Neanche pretestuoso quindi che intorno a patologie che implicano proprio le potenzialità del cervello e delle autonomie che questo controlla, si sia messa a fuoco in questa sede l’esigenza di dare gambe a idee e progettualità che colgano esigenze nuove.
Ne sono consapevoli anche gli operatori della Sanità, erano presenti il Direttore di Asl AT Mario Alparone, il Direttore della Soc. Neurologia Marco Aguggia, il presidente dell’Ordine dei Medici Claudio Lucia, che hanno ben presente i limiti di una organizzazione che insegue la soluzione fisica dei problemi, e forse più non potrebbe fare, ma non la complessità cui fare fronte Come ha ben ricordato Marco Aguggia “La cronicità comporta energia e dispendio, per conviverci deve essere letta come una speranza, ma ha bisogno di una rete assistenziale opportuna, che la contenga”.
Un approccio che è allenamento quindi ad allestire nuovi contesti di collaborazione e di elaborazione cui sono chiamati medici e terapeuti, volontari e auto aiuto per evitare sempre più che si dica “Hai ascoltato le mie esigenze ma poi mi dai quel che puoi. L’obiettivo è fornire le risposte di cui si ha bisogno”.
E si tratta, andando al nocciolo, di interrogarsi compiutamente, per dare risposte adeguate, come indicato da osservatori attenti, ai bisogni degli utenti non delle organizzazioni. Dal mondo più vicino a pazienti cronici la richiesta di tenere più presente quel che si sa di ogni storia dell’”individuo-paziente”, o “del non si sa” accoglibile con la collaborazione di chi gli sta più accanto.
Lì il volontariato può diventare qualcosa di più di una dose di tempo e di dedizione dedicato agli altri e diventare un frammento della soluzione possibile.
Secondo il Sindaco Maurizio Rasero e l’Assessore Mariangela Cotto “Si tratta evidentemente di contribuire, anche grazie a iniziative di dialogo come l’odierna, a far crescere una nuova cultura della cura, sanitaria e sociale, che sta dentro i principi delle riforme e delle pratiche auspicate da tutti. Meno soldi, sovente meno presidi ma più consapevolezza da parte di famigliari, di terapeuti e volontari su che cosa concentrarsi per il maggior benessere della persona”.

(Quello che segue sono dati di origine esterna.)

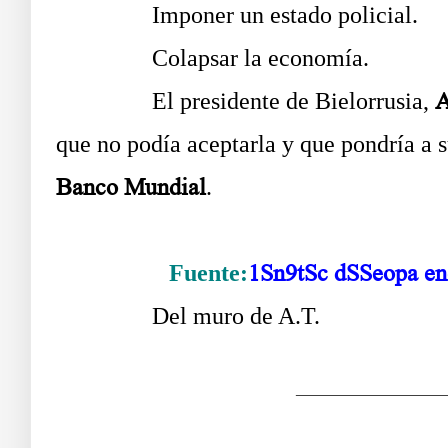
……….
Imponer un estado policial.
……….
Colapsar la economía.
……….
El presidente de Bielorrusia,
A
que no podía aceptarla y que pondría a 
Banco Mundial
.
Fuente:
1Sn9tSc dSSeopa en
……….
Del muro de
A.T.
.
—————————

Sembrerebbe tutto molto facile. Intanto dalle linee regionali di recepimento del Piano nazionale Cronicità, del febbraio scorso, qualche buona notizia su domiciliarità, reti assistenziali, la centralità del ruolo dei medici di famiglia, la riorganizzazione operativa degli ospedali e dei distretti, l’elaborazione di piani di cura personalizzati per i pazienti, la creazione di percorsi diagnostico-terapeutici assistenziali integrati ospedale-territorio e omogenei a livello regionale.